Overall, the week trended bullish, closing at 407.80 c/lb, 15.05 c/lb higher than open. Although the degree of volatility in the market day to day was very high. Much of the movement in this reporting period has been driven by speculators, with many of the industry buyers remaining largely on the sidelines.
Origin
Weather in Brazil is currently looking promising, there has been enough rain for the flowers to set, meaning the outlook for the 26/27 crop is positive, with some even suggesting it will be a record-breaking crop! However, the tariff issue has yet to be resolved. A meeting between Lula and Trump took place on 26th October at the Association of Southeast Asian Nations (ASEAN) Summit in Kuala Lumpur, which was described as “constructive” and further negotiations between the US and Brazil are to take place.

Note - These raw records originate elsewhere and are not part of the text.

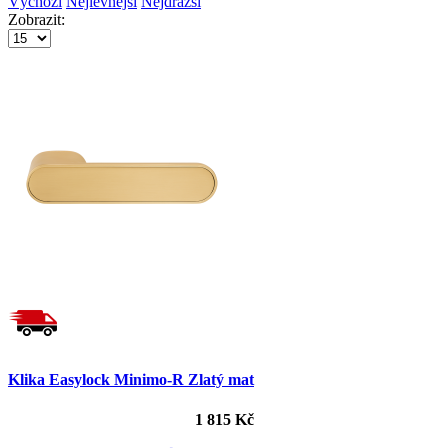
Výchozí
Nejlevnější
Nejdražší
Zobrazit:
Klika Easylock Minimo-R Zlatý mat
1 815 Kč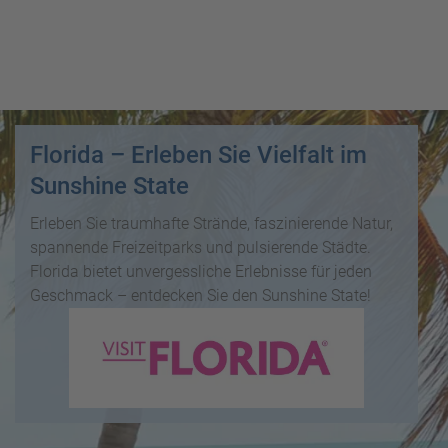
i
P
kopieren
s
a
e
u
Email
T
b
s
o
l
c
p
WhatsApp
o
h
D
g
a
Florida – Erleben Sie Vielfalt im
e
Facebook
lr
R
a
Sunshine State
e
ei
l
Messenger
i
s
s
Erleben Sie traumhafte Strände, faszinierende Natur,
s
e
spannende Freizeitparks und pulsierende Städte.
e
Telegram
F
zi
Florida bietet unvergessliche Erlebnisse für jeden
n
r
el
Geschmack – entdecken Sie den Sunshine State!
ü
X /
e
K
Twitter
h
d
r
b
e
e
u
s
u
c
M
z
h
o
f
e
n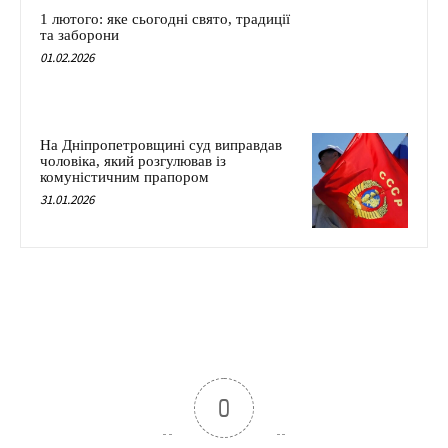
1 лютого: яке сьогодні свято, традиції
та заборони
01.02.2026
На Дніпропетровщині суд виправдав
чоловіка, який розгулював із
комуністичним прапором
31.01.2026
0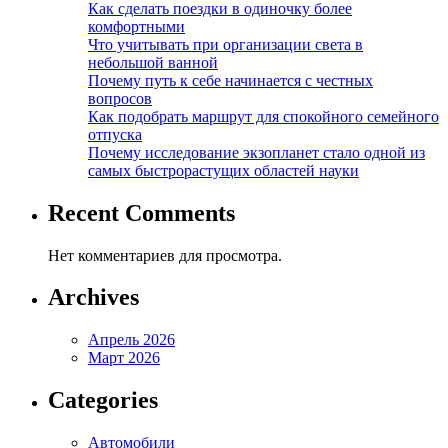
Как сделать поездки в одиночку более
комфортными
Что учитывать при организации света в
небольшой ванной
Почему путь к себе начинается с честных
вопросов
Как подобрать маршрут для спокойного семейного
отпуска
Почему исследование экзопланет стало одной из
самых быстрорастущих областей науки
Recent Comments
Нет комментариев для просмотра.
Archives
Апрель 2026
Март 2026
Categories
Автомобили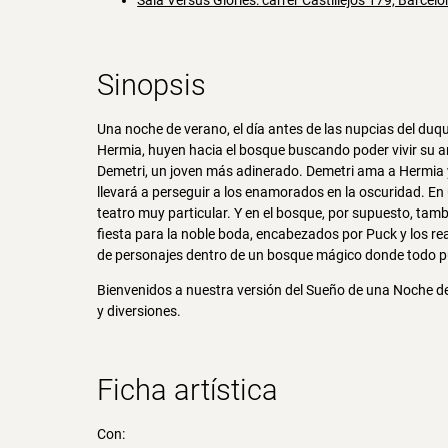
Sala Versus Glòries: carrer Castillejos 179, Barcel
Sinopsis
Una noche de verano, el día antes de las nupcias del du
Hermia, huyen hacia el bosque buscando poder vivir su am
Demetri, un joven más adinerado. Demetri ama a Hermia y
llevará a perseguir a los enamorados en la oscuridad. En 
teatro muy particular. Y en el bosque, por supuesto, ta
fiesta para la noble boda, encabezados por Puck y los re
de personajes dentro de un bosque mágico donde todo pu
Bienvenidos a nuestra versión del Sueño de una Noche d
y diversiones.
Ficha artística
Con:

In the US, the Senate has also passed legislation to overturn the tariffs against Brazil, with the Senate passing this measure 52 votes to 48, with support from both Republicans and Democrats. This bill is currently with the House of Representatives, where it is expected to be stalled. The House is controlled by Republicans and has repeatedly voted against attempts to overturn Trump’s tariffs. The ongoing impact of the 50% on Brazil is that producers and exporters are holding back as they are reluctant to sell, slowing the flow of coffee.
COT & Certified Stocks
October 1, 2025: During the shutdown of the federal government, Commitments of Traders Reports will not be published. When the federal government operations return to normal, CFTC will resume publication of the Commitments of Traders in chronological order.
Currency & Macro Outlook
DXY
The US Dollar remains under pressure as the US government shutdown continues. The longer it goes on for, the more likely the US economy will suffer as a result. This shutdown began on 1st October and has so far lasted 40 days (at the time of writing), making it the longest shutdown in US history. As a result of the shutdown many government services are suspended, and around 1.4 million federal employees are not being paid, some are working unpaid, others are not working. The impact is serious and widespread, including air travel and food benefits for over 41 million low-income Americans. The impact on the US Dollar has been that the DXY Index has been decreasing in value since 5th November, sitting at 99.60 by the end of the week, after hitting 100.36 on 5th.
GBP/USD
Sterling had a mixed week. Beginning the week at 1.313 GBP/USD, dropping on Wednesday to 1.301, and recovering by Friday and closing at 1.316.
EUR/USD
The Euro followed a similar pattern, opening 1.153, dropping to 1.146 on Wednesday, before recovering and closing at 1.156 on Friday. As both currencies experienced similar fluctuations against the US Dollar, it is likely these moves were driven more by USD fluctuations than GBP or EUR.